▸ Task details: All of the entries are to be repeated exactly, with no pictures included.

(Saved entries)
┌──

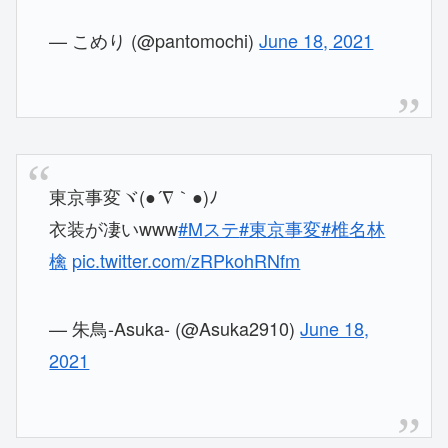
— こめり (@pantomochi)
June 18, 2021
東京事変ヾ(●´∇｀●)ﾉ
衣装が凄いwww
#Mステ
#東京事変
#椎名林
檎
pic.twitter.com/zRPkohRNfm
— 朱鳥-Asuka- (@Asuka2910)
June 18,
2021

└──

▸ Task answer:
— こめり (@pantomochi)
June 18, 2021
東京事変ヾ(●´∇｀●)ﾉ
衣装が凄いwww
#Mステ
#東京事変
#椎名林
檎
pic.twitter.com/zRPkohRNfm
— 朱鳥-Asuka- (@Asuka2910)
June 18,
2021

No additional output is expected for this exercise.